A good friend who held a senior finance/accounting/budget position at NJ Transit (he worked at the Other Newark Sation -- not Newark Penn Station) casually related to me more than once -- and this had to have been a dozen years ago  -- that these capital projects both for the junction and the Secausus Transfer had been proposed something like 20 years earlier, and until a couple of years before dirt (or mud -- this station lies in the midst of the Jersey swamps) began to be moved, that the projects had been blocked by the most intensive lobbying from certain interests which were heavily invested in maintaining the status quo.  My friend, I hasten to add, had nothing to gain by lying to me and his position was senior enough so that he was well acquainted with the whys and wherefores behind the delay.

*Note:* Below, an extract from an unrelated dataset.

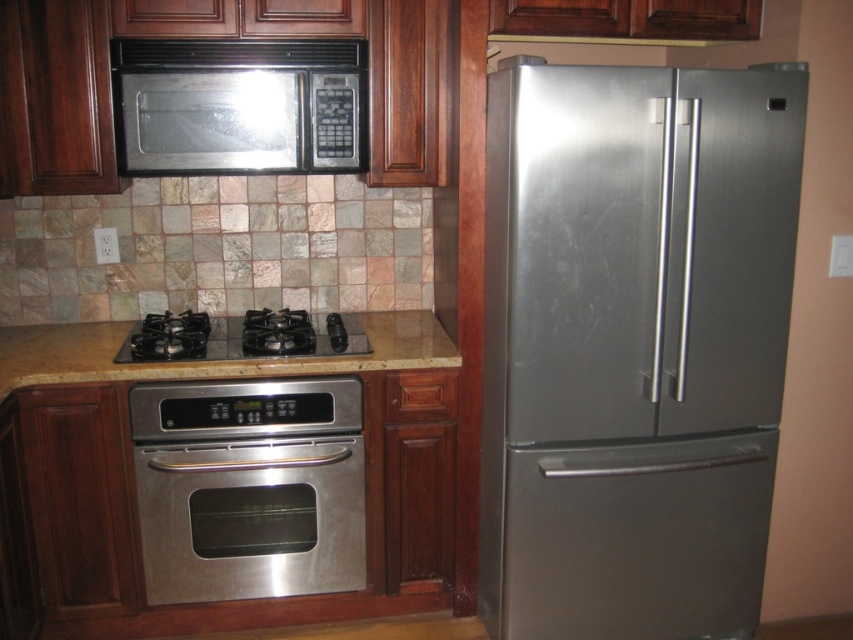 You are a chef preparing to install a new ventilation system. The ventilation system requires a minimum of 30 inches of space between the countertop and the exhaust hood. Based on the image, will the current distance between the beige marble countertop at center and the black matte exhaust hood at upper center meet the requirement?

The distance between the beige marble countertop at center and the black matte exhaust hood at upper center is 32.94 inches, which exceeds the required 30 inches. Therefore, the current distance meets the ventilation system requirement.

You are moving a 90 cm wide pizza into the kitchen. You need to slide it between the stainless steel refrigerator at right and the stainless steel microwave at upper center. Can it fit through the space between them?

The distance between the stainless steel refrigerator at right and the stainless steel microwave at upper center is 86.90 centimeters. Since the pizza is 90 cm wide, it cannot fit through the space between them.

Sooo...who did it?  I can't name names, because I don't know the players. Were they large campaign contributors?  Who knows?  Clearly they had the ear of politicians in and around Hoboken -- delay of that duration seldom occcurs without the intrusion of politics.  It's worth considering that aside perhaps from Chicago, local politics in North Jersey have to be about as murky as they get in the US.  And have been since the early 1800s.  Could some of the elected and appointed officials have participated in the ownership of those concessions?  I personally wouldn't bet against it.  How did they get beat?  My best guess:  rush hour traffic got so bad that political pressure built up to the point that they couldn't delay the work any longer -- the opposition just just wore them down.  But consider: if the concessions lobby delayed construction, say, ten years (to be conservat5ive), think how much more the concessionaires pocketed until addtional Midtown service began.  Have the concessionaires (not sure I'd call them a trust) procured the rights to sell their wares at the Secuasus Transfer?  Couldn't say for sure, but my guess is probably yep.  But do they have the concession at New York Penn Station, and thereby managed to retain their original share of their market?  Since we're crossing a state line, I'd guess probably not.

It's worth mentionning here that lobbying per se is neither anything new nor is it anything but an All-American sport. Many readers of these threads lobby hard for commuter and intercity rail -- for people whether they want it or not. Moreover, the clout that a small, well-organized lobby or interest group can exercise never ceases to amaze:  the operating brotherhoods, to cite one related example, did a terrific job in holding up construction of the Northeast Corridor electrification -- New Haven to Boston -- literally for years.  In a brilliant lobbying coup, word was spread that all that electricity in all those wires would give nearby residents brain cancer (this, by the way, from an MD city medical examiner in Connecticut who lives a stone's throw from the electrified lines. There is no way of determining where the rumor started, but in thinking who had most to gain, or lose, the railway brotherhoods seem like a good bet), which, predictably, guaranteed a vocal, emotional opposition to that work (the fact that, concurrently, there was no widely reported incidence of brain cancer along electrified railway lines elsewhere in the US nor in Japan or Europe implies little, if any, analysis by respondents coming out against the project, but no doubt that's just a statistically insignificant observation).  Nobody said lobbying is fair, or that special interests have to tell the truth.